Class MultipleOutputFormat<K,V>

java.lang.Object
org.apache.hadoop.mapred.FileOutputFormat<K,V>
org.apache.hadoop.mapred.lib.MultipleOutputFormat<K,V>
All Implemented Interfaces:
OutputFormat<K,V>
Direct Known Subclasses:
MultipleSequenceFileOutputFormat, MultipleTextOutputFormat

@Public @Stable public abstract class MultipleOutputFormat<K,V> extends FileOutputFormat<K,V>
This abstract class extends the FileOutputFormat, allowing to write the output data to different output files. There are three basic use cases for this class. Case one: This class is used for a map reduce job with at least one reducer. The reducer wants to write data to different files depending on the actual keys. It is assumed that a key (or value) encodes the actual key (value) and the desired location for the actual key (value). Case two: This class is used for a map only job. The job wants to use an output file name that is either a part of the input file name of the input data, or some derivation of it. Case three: This class is used for a map only job. The job wants to use an output file name that depends on both the keys and the input file name,
  • Constructor Details

    • MultipleOutputFormat

      public MultipleOutputFormat()
  • Method Details

    • getRecordWriter

      public RecordWriter<K,V> getRecordWriter(FileSystem fs, JobConf job, String name, Progressable arg3) throws IOException
      Create a composite record writer that can write key/value data to different output files
      Specified by:
      getRecordWriter in interface OutputFormat<K,V>
      Specified by:
      getRecordWriter in class FileOutputFormat<K,V>
      Parameters:
      fs - the file system to use
      job - the job conf for the job
      name - the leaf file name for the output file (such as part-00000")
      arg3 - a progressable for reporting progress.
      Returns:
      a composite record writer
      Throws:
      IOException
    • generateLeafFileName

      protected String generateLeafFileName(String name)
      Generate the leaf name for the output file name.
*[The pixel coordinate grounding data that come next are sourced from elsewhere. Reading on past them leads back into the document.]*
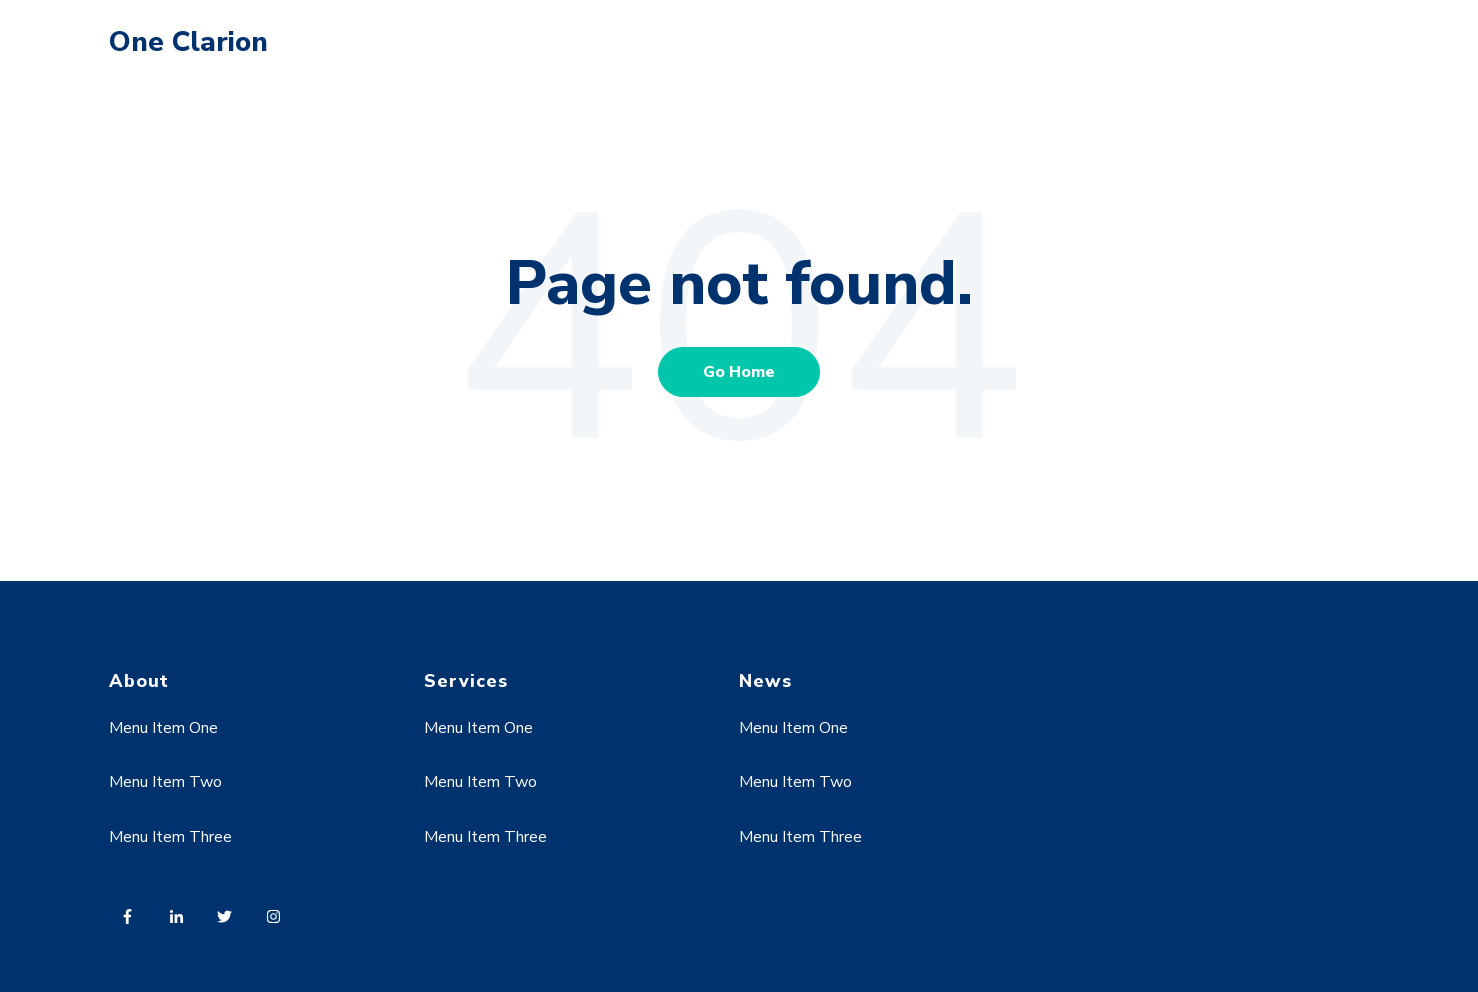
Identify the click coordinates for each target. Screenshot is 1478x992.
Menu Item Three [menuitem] (170, 837)
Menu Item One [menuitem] (163, 728)
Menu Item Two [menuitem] (165, 782)
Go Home (739, 372)
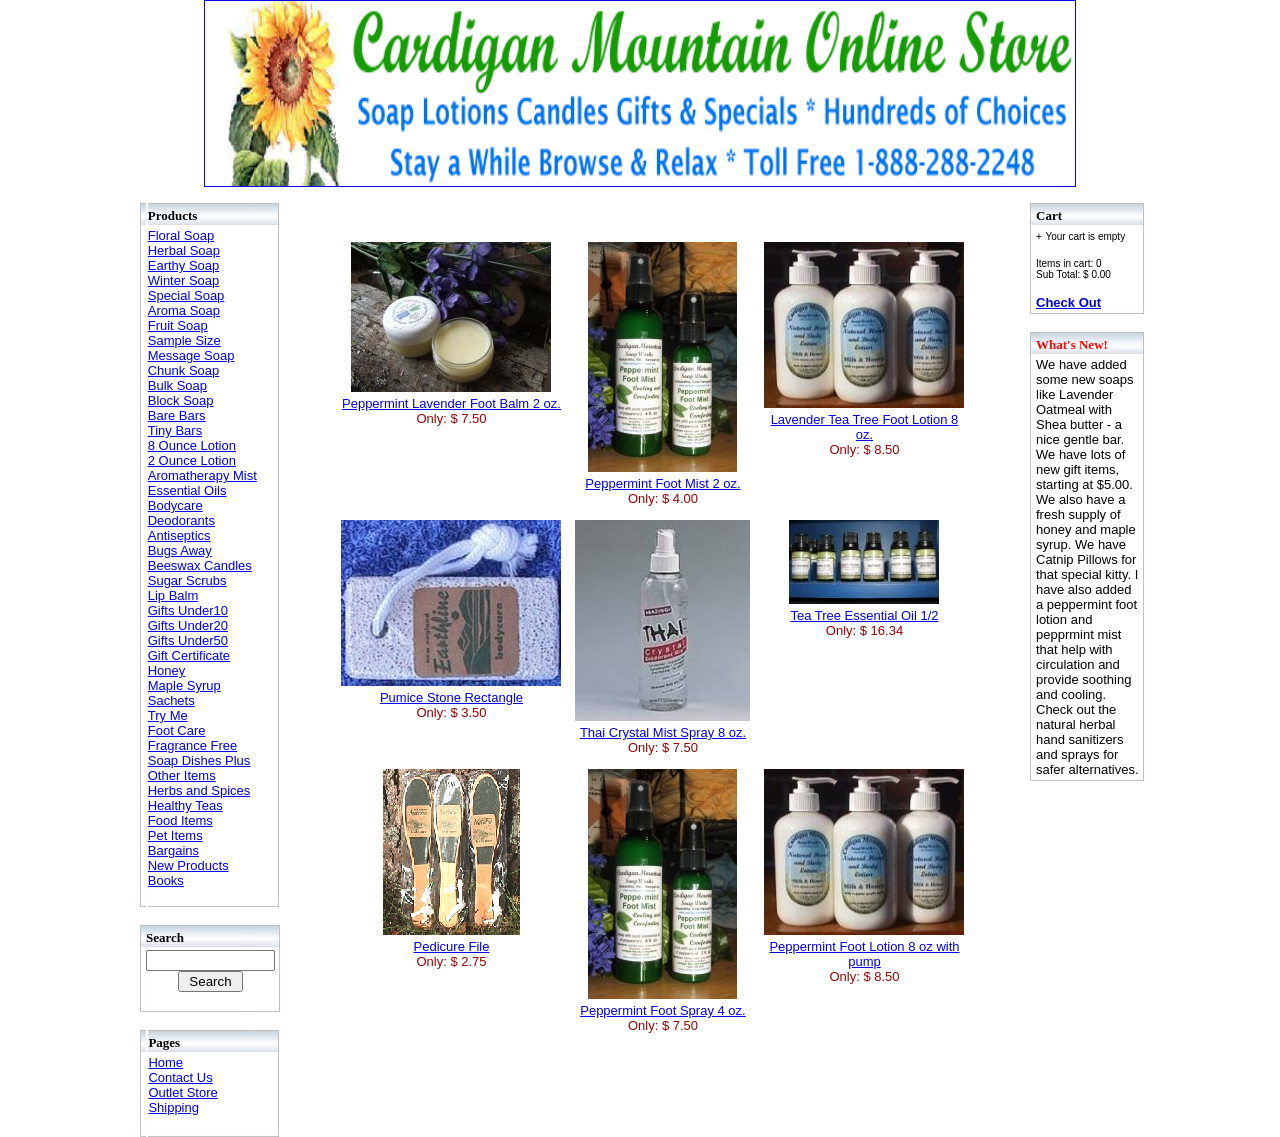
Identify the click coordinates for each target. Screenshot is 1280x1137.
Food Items (180, 820)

The default behavior does not change the leaf file name (such as part-00000)
      Parameters:
      name - the leaf file name for the output file
      Returns:
      the given leaf file name
    • generateFileNameForKeyValue

      protected String generateFileNameForKeyValue(K key, V value, String name)
      Generate the file output file name based on the given key and the leaf file name. The default behavior is that the file name does not depend on the key.
      Parameters:
      key - the key of the output data
      name - the leaf file name
      Returns:
      generated file name
    • generateActualKey

      protected K generateActualKey(K key, V value)
      Generate the actual key from the given key/value. The default behavior is that the actual key is equal to the given key
      Parameters:
      key - the key of the output data
      value - the value of the output data
      Returns:
      the actual key derived from the given key/value
    • generateActualValue

      protected V generateActualValue(K key, V value)
      Generate the actual value from the given key and value. The default behavior is that the actual value is equal to the given value
      Parameters:
      key - the key of the output data
      value - the value of the output data
      Returns:
      the actual value derived from the given key/value
    • getInputFileBasedOutputFileName

      protected String getInputFileBasedOutputFileName(JobConf job, String name)
      Generate the outfile name based on a given name and the input file name. If the MRJobConfig.MAP_INPUT_FILE does not exists (i.e. this is not for a map only job), the given name is returned unchanged. If the config value for "num.of.trailing.legs.to.use" is not set, or set 0 or negative, the given name is returned unchanged. Otherwise, return a file name consisting of the N trailing legs of the input file name where N is the config value for "num.of.trailing.legs.to.use".
      Parameters:
      job - the job config
      name - the output file name
      Returns:
      the outfile name based on a given name and the input file name.
    • getBaseRecordWriter

      protected abstract RecordWriter<K,V> getBaseRecordWriter(FileSystem fs, JobConf job, String name, Progressable arg3) throws IOException
      Parameters:
      fs - the file system to use
      job - a job conf object
      name - the name of the file over which a record writer object will be constructed
      arg3 - a progressable object
      Returns:
      A RecordWriter object over the given file
      Throws:
      IOException